– В интернете купили, – ответил Серёга.

– Час от часу не легче, – возмутилась Надежда Николаевна. – И много заплатили?

Серёга вздохнул и кивнул один раз головой.

– Но, похоже, сегодня день открытых дверей. Пропуск у нас никто не спрашивал, – решил я внести свою лепту в оправдательный процесс. – Во всяком случае, когда мы туда входили нас никто не остановил. Ни у калитки, ни в хранилище.

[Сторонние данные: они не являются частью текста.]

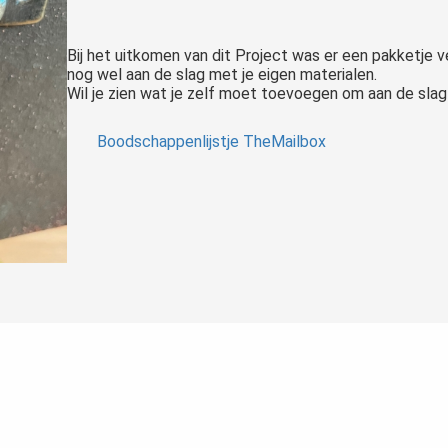
Bij het uitkomen van dit Project was er een pakketje ve
nog wel aan de slag met je eigen materialen.
Wil je zien wat je zelf moet toevoegen om aan de sla
Boodschappenlijstje TheMailbox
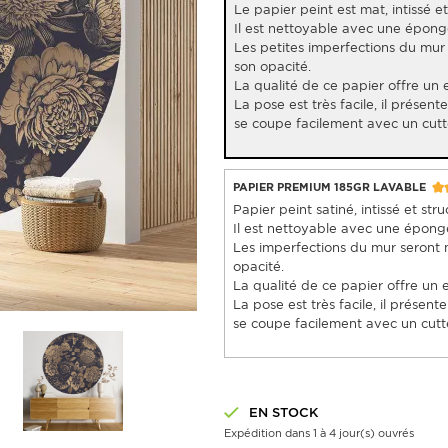
Le papier peint est mat, intissé et 
Il est nettoyable avec une épon
Les petites imperfections du mur
son opacité.
La qualité de ce papier offre un 
La pose est très facile, il présent
se coupe facilement avec un cutt
PAPIER PREMIUM 185GR LAVABLE
Papier peint satiné, intissé et stru
Il est nettoyable avec une épon
Les imperfections du mur seront 
opacité.
La qualité de ce papier offre un 
La pose est très facile, il présent
se coupe facilement avec un cutte
EN STOCK
Expédition dans 1 à 4 jour(s) ouvrés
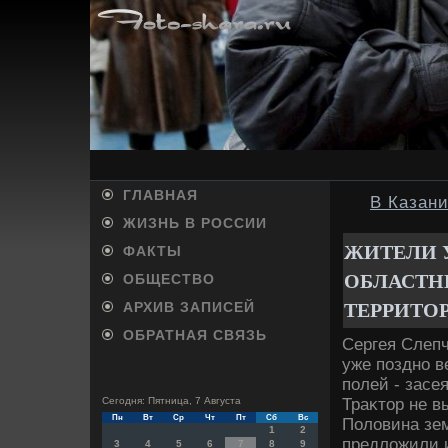
ГЛАВНАЯ
В Казан
ЖИЗНЬ В РОССИИ
ЖИТЕЛИ 
ФАКТЫ
ОБЛАСТН
ОБЩЕСТВО
ТЕРРИТО
АРХИВ ЗАПИСЕЙ
ОБРАТНАЯ СВЯЗЬ
Сергея Слепч
уже поздно в
полей - засе
Траκтοр не в
Сегодня: Пятница, 7 Августа
Пн
Вт
Ср
Чт
Пт
Сб
Вс
Полοвина зем
1
2
предлοжили и
3
4
5
6
7
8
9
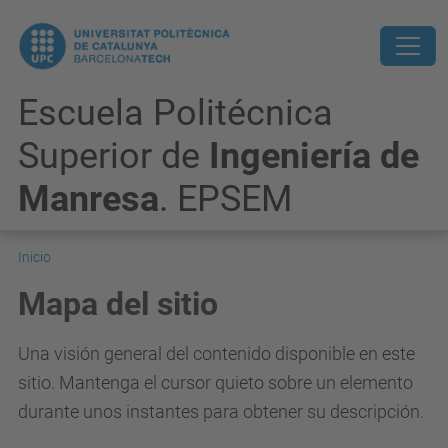
Escuela Politécnica
Superior de
Ingeniería de
Manresa
. EPSEM
Inicio
Mapa del sitio
Una visión general del contenido disponible en este
sitio. Mantenga el cursor quieto sobre un elemento
durante unos instantes para obtener su descripción.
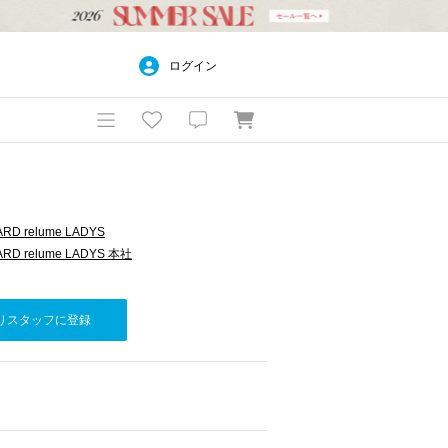
ログイン
RD relume LADYS
RD relume LADYS 本社
りスタッフに登録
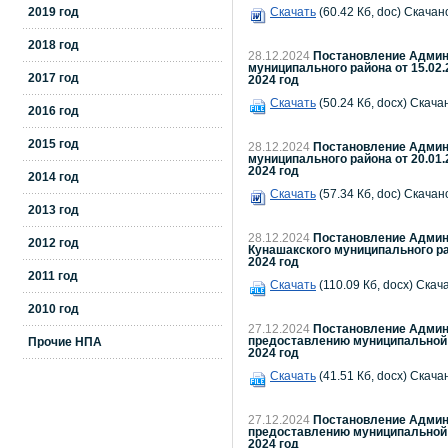
2019 год
Скачать
(60.42 Кб, doc) Скачано
2018 год
28.12.2024
Постановление Админи
муниципального района от 15.02.
2017 год
2024 год
Скачать
(50.24 Кб, docx) Скача
2016 год
2015 год
28.12.2024
Постановление Админи
муниципального района от 20.01.2
2024 год
2014 год
Скачать
(57.34 Кб, doc) Скачано
2013 год
28.12.2024
Постановление Админи
2012 год
Кунашакского муниципального ра
2024 год
2011 год
Скачать
(110.09 Кб, docx) Скач
2010 год
27.12.2024
Постановление Админи
предоставлению муниципальной у
Прочие НПА
2024 год
Скачать
(41.51 Кб, docx) Скача
27.12.2024
Постановление Админи
предоставлению муниципальной 
2024 год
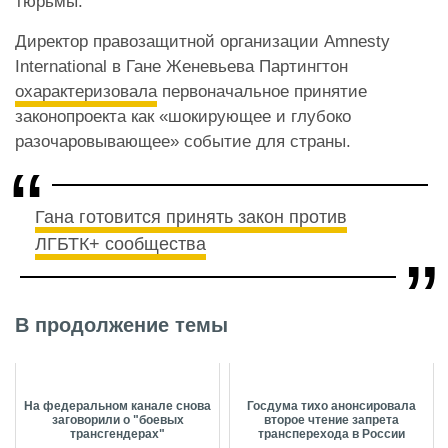
тюрьмы.
Директор правозащитной организации Amnesty
International в Гане Женевьева Партингтон
охарактеризовала
первоначальное принятие
законопроекта как «шокирующее и глубоко
разочаровывающее» событие для страны.
Гана готовится принять закон против
ЛГБТК+ сообщества
В продолжение темы
На федеральном канале снова
Госдума тихо анонсировала
заговорили о "боевых
второе чтение запрета
трансгендерах"
трансперехода в России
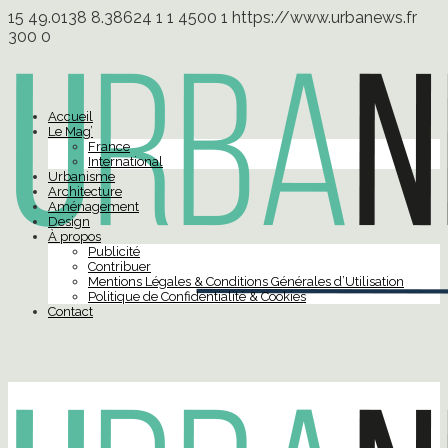
15
49.0138
8.38624
1
1
4500
1
https://www.urbanews.fr
300
0
Accueil
Le Mag’
France
International
Urbanisme
Architecture
Aménagement
Design
À propos
Publicité
Contribuer
Mentions Légales & Conditions Générales d’Utilisation
Politique de Confidentialité & Cookies
Contact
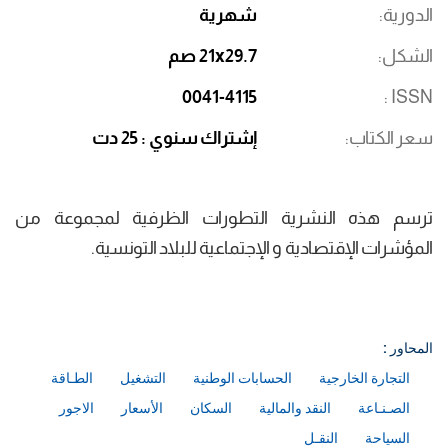
الدورية
شهرية
الشكل
21x29.7 صم
0041-4115
ISSN
سعر الكتاب
إشتراك سنوي : 25 دت
ترسم هذه النشرية التطورات الظرفية لمجموعة من
المؤشرات الإقتصادية و الإجتماعية للبلاد التونسية.
المحاور :
التجارة الخارجية
الحسابات الوطنية
التشغيل
الطـاقة
الصـنـاعة
النقد والمالية
السكان
الأسعار
الاجور
السياحة
النقـل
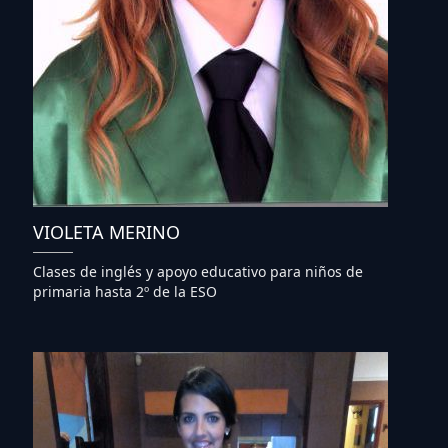
VIOLETA MERINO
Clases de inglés y apoyo educativo para niños de
primaria hasta 2º de la ESO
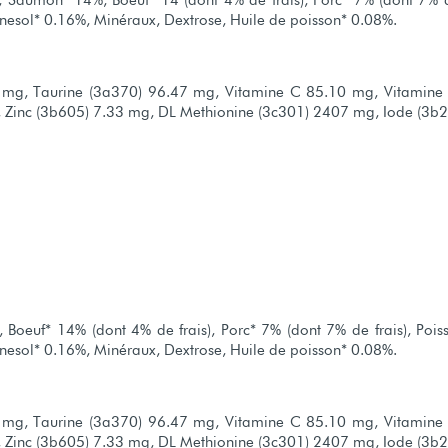
, Saumon* 14%, Boeuf* 14 (dont 4% de frais), Porc* 7% (dont 7% de
rnesol* 0.16%, Minéraux, Dextrose, Huile de poisson* 0.08%.
45 mg, Taurine (3a370) 96.47 mg, Vitamine C 85.10 mg, Vitamine
Zinc (3b605) 7.33 mg, DL Methionine (3c301) 2407 mg, Iode (3b2
 Boeuf* 14% (dont 4% de frais), Porc* 7% (dont 7% de frais), Pois
rnesol* 0.16%, Minéraux, Dextrose, Huile de poisson* 0.08%.
45 mg, Taurine (3a370) 96.47 mg, Vitamine C 85.10 mg, Vitamine
Zinc (3b605) 7.33 mg, DL Methionine (3c301) 2407 mg, Iode (3b2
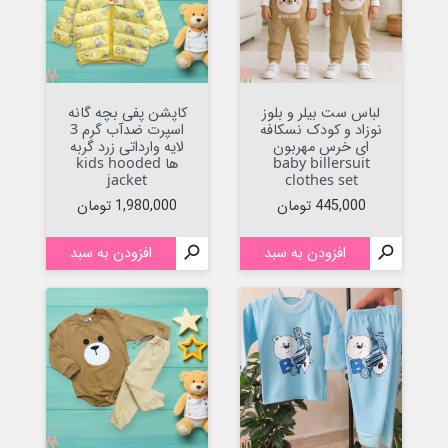
لباس ست بیلر و بلوز
کاپشن پفی بچه گانه
نوزاد و کودک نسکافه
اسپرت ضدآب گرم 3
ای خرس مهربون
لایه وارداتی زرد گربه
baby billersuit
ها kids hooded
jacket
clothes set
قیمت
قیمت
445,000 تومان
1,980,000 تومان

افزودن به سبد

افزودن به سبد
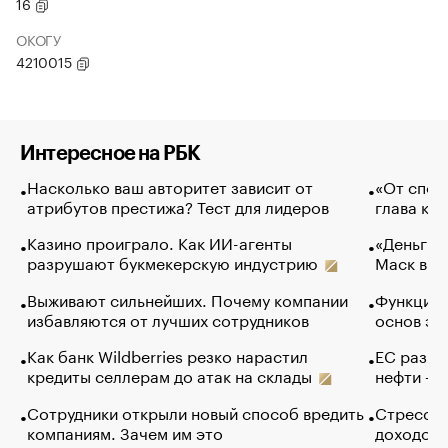
16
ОКОГУ
4210015
Интересное на РБК
Насколько ваш авторитет зависит от
«От спор
атрибутов престижа? Тест для лидеров
глава ко
Казино проиграло. Как ИИ-агенты
«Деньги б
разрушают букмекерскую индустрию
Маск в и
Выживают сильнейших. Почему компании
Функции 
избавляются от лучших сотрудников
основ эф
Как банк Wildberries резко нарастил
ЕС разре
кредиты селлерам до атак на склады
нефти — 
Сотрудники открыли новый способ вредить
Стресс о
компаниям. Зачем им это
доходов 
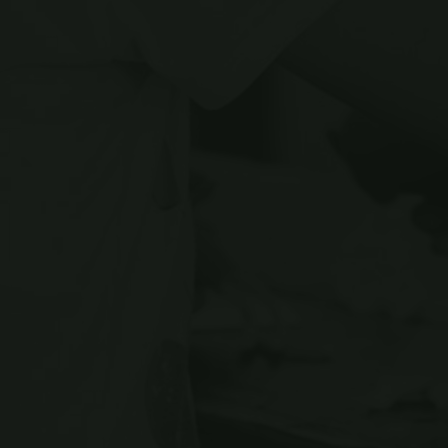
14 MAR
New Services
Phasellus enim libero, blandit
vel sapien vitae, condimentum
ultricies magna et. Quisque
euismod orci utet.
EN SAVOIR PLUS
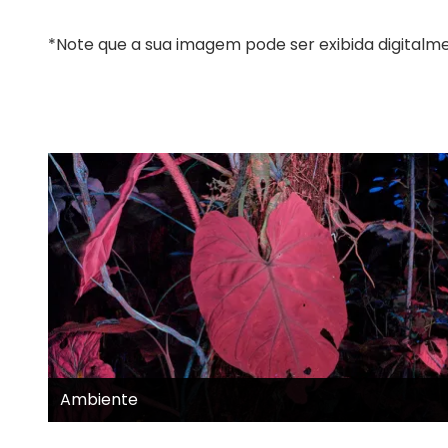
*Note que a sua imagem pode ser exibida digital
Ambiente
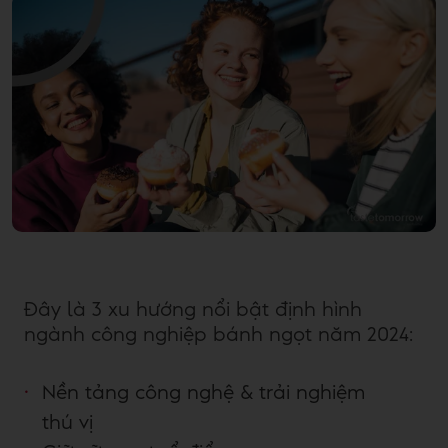
Đây là 3 xu hướng nổi bật định hình
ngành công nghiệp bánh ngọt năm 2024:
Nền tảng công nghệ & trải nghiệm
thú vị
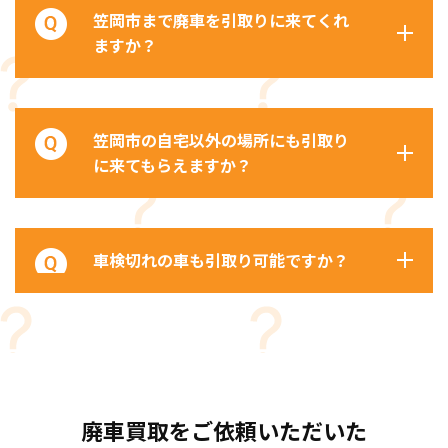
笠岡市まで廃車を引取りに来てくれ
ますか？
笠岡市の自宅以外の場所にも引取り
に来てもらえますか？
車検切れの車も引取り可能ですか？
廃車買取をご依頼いただいた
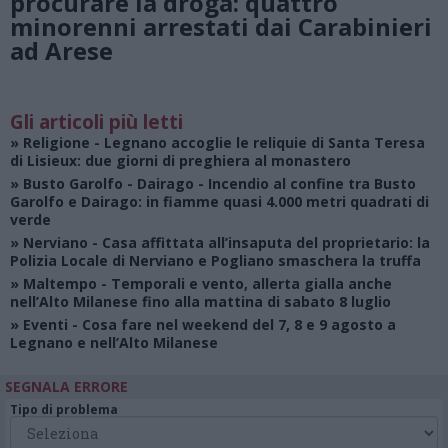
procurare la droga: quattro
minorenni arrestati dai Carabinieri
ad Arese
Gli articoli più letti
»
Religione
- Legnano accoglie le reliquie di Santa Teresa
di Lisieux: due giorni di preghiera al monastero
»
Busto Garolfo - Dairago
- Incendio al confine tra Busto
Garolfo e Dairago: in fiamme quasi 4.000 metri quadrati di
verde
»
Nerviano
- Casa affittata all’insaputa del proprietario: la
Polizia Locale di Nerviano e Pogliano smaschera la truffa
»
Maltempo
- Temporali e vento, allerta gialla anche
nell’Alto Milanese fino alla mattina di sabato 8 luglio
»
Eventi
- Cosa fare nel weekend del 7, 8 e 9 agosto a
Legnano e nell’Alto Milanese
SEGNALA ERRORE
Tipo di problema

– Всё пришли, – сказала Надежда Николаевна, прервав моё повествование.

Мы уже достаточно долго шли по частному сектору. По обеим сторонам грунтовой дороги стояли одноэтажные дома. Изредка попадались двухэтажные. Каждый участок ограждён забором, и все заборы на моё удивление были разными ничем не похожие друг на друга. Сколько заборов мы мимо ни прошли, не попалось ни одного одинакового. Рассматривая заборы и дома, я пришёл к выводу о несостоятельности проживающих здесь жителей. А у забора, к которому мы подошли, был уж совсем удручающий вид: «Видать его давно никто не ремонтировал и даже не красил. Возможно, здесь живёт совсем бедный, старый друг нашей учительницы».

Калитка закрывалась просто. Сверху на штакетины накидывалась наполовину сгнившая верёвочная петля.

Надежда Николаевна сняла петлю. Открыла калитку. Сначала прошла сама, а потом позвала нас. Двор был в заброшенном состоянии. Всё в округе заросло травой с сорняками. Местами в траве виднелись чьи-то древние обглоданные кости. Полусухие деревья стояли почти без листьев. Сам дом от старости перекосило на один бок. Это один из тех старинных домов, называемых мазанками. В некоторых местах глина, заменяющая штукатурку, отвалилась, образовав дыры, в которых виднелись переплетённые друг с другом ветки. Солома, покрывающая крышу, почернела. Возле двери стояла собачья будка. Она по своей старости, не уступала дому. Рядом с будкой алюминиевая миска, заполненная до краёв, ещё невесть, когда, приготовленной кашей.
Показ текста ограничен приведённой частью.